Мельчайшая частица материи – это вихревое движение эфира, называемое электроном. Электроны образуют атомы, атомы-молекулы, молекулы – элементы, элементы – тела. Но ведь в основе-то лежит эфир. Все дело только в движении, каковое придает этому эфиру, ничем не отличающемуся от эмоции, временно устойчивую форму. Временно – ибо, если прекратится движение, материя растворится в эфире. Прекратись завтра движение планет – Космос, словно кусок сахара, брошенный в стакан чая, растворится в Ничто. Я не могу предугадать наперед, какие устойчивые формы, в будущем, примет эмоция и каковы будут, следовательно, свойства грядущей материи. Я знаю только одно, что материя недолговечна, ибо ее устойчивость есть результат проблематичного движения. Меня мало интересует материя. Неустойчивые формы эмоции, каковыми являются электричество и магнетизм, меня интересуют больше, ибо эти неустойчивые формы ее суть не что иное, как наша «душа».

Материя интересна лишь с той точки зрения, что сумеем ли мы ее когда-нибудь переводить, по нашему желанию, в формы неустойчивые. А это очень важно научиться делать, ибо устойчивая форма эмоции, т. е. материя, содержит огромное количество скрытой энергии, освобождающейся при переходе эмоции из одной ее формы в другую. В одной медной копейке заключено ровно столько энергии, сколько нужно для того, чтобы провести целый поезд четыре раза вокруг земного шара. Это уже математика. Это дважды два. Я думаю, что эра Объективизма научит Единого Человека освобождать эту эмоцию из своего плена.

Звездочетов хотел еще что-то сказать, но замолчал.

Ему показалось, что Ольга Модестовна плачет.

– Посмотри-ка на меня, Ольга.

Ольга Модестовна головы не подняла.

Она прижала к глазам носовой платок, обеими руками, крепко, крепко. Чтобы не дрожали руки.

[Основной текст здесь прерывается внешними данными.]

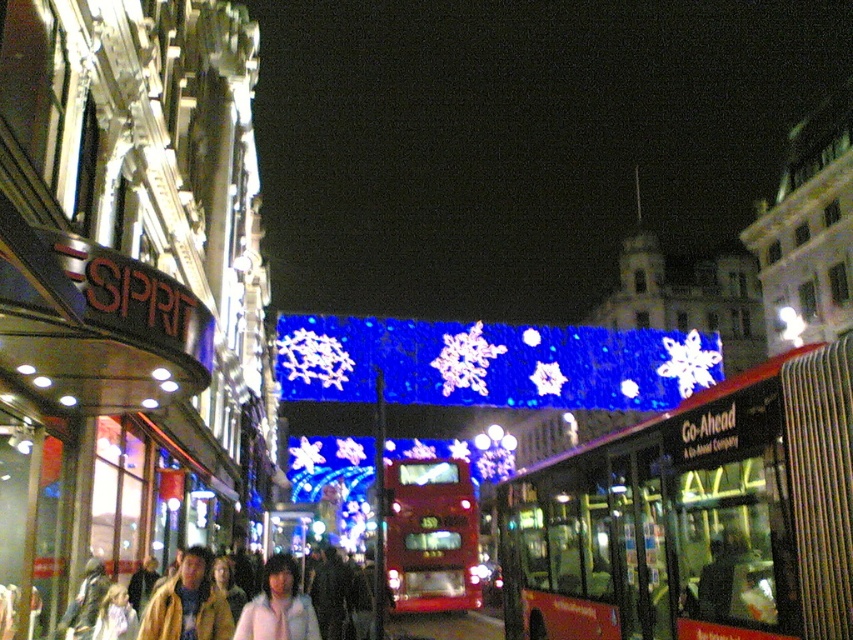 Question: Is red metallic bus at center to the right of leather jacket at lower left from the viewer's perspective?

Choices:
 (A) yes
 (B) no

Answer: (A)

Question: Which object is closer to the camera taking this photo?

Choices:
 (A) shiny red bus at center
 (B) white matte jacket at lower center

Answer: (B)

Question: Which object appears closest to the camera in this image?

Choices:
 (A) leather jacket at lower left
 (B) white matte jacket at lower center
 (C) shiny red bus at center

Answer: (A)

Question: Does leather jacket at lower left lie behind white matte jacket at lower center?

Choices:
 (A) no
 (B) yes

Answer: (A)

Question: Does shiny red bus at center have a greater width compared to leather jacket at lower left?

Choices:
 (A) yes
 (B) no

Answer: (A)

Question: Which object appears closest to the camera in this image?

Choices:
 (A) red metallic bus at center
 (B) leather jacket at lower left
 (C) white matte jacket at lower center

Answer: (A)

Но углы рта были открыты и по ним было видно, что она плачет.

IX

В передней раздался звонок.

Ольга Модестовна встала, крепко ухватилась за край стола, чтобы не упасть, и сказала, стараясь не выдать своего у; аса перед чем-то неведомым ей самой, но грядущим на нее, страшным и таинственным:

– Это звонок Софьи Николаевны.

Два раза в неделю профессор Звездочетов назначал у себя на дому прием тем больным, которых имел в виду положить к себе в клинику на операцию.

В эти дни Софья Николаевна обязана была присутствовать у него на приеме, чтобы заранее быть знакомой со своими будущими пациентами и, зная характер их болезни и назначенное Звездочетовым лечение, приготовить своевременно в больнице все необходимое к их приезду.

Доктор Панов тоже обычно присутствовал на этих приемах, но сегодня он не мог быть, так как делал за профессора визитации на дому.

Звездочетов как-то сразу успокоился после звонка, – как бы вернулся снова к нормальной жизни.

Он строго посмотрел на жену и спросил:

– Ты всем сообщила о том, что я сегодня не буду?

– Да.

– Насчет Панова упомянула?

– Четверым. Остальные предпочли дожидаться тебя.

– Хорошо.

Звездочетов не знал, что сказать еще. А сказать что-то надо было. Вот ведь он уже успокоился, а она, Ольга Модестовна, все еще дрожала, как в лихорадке.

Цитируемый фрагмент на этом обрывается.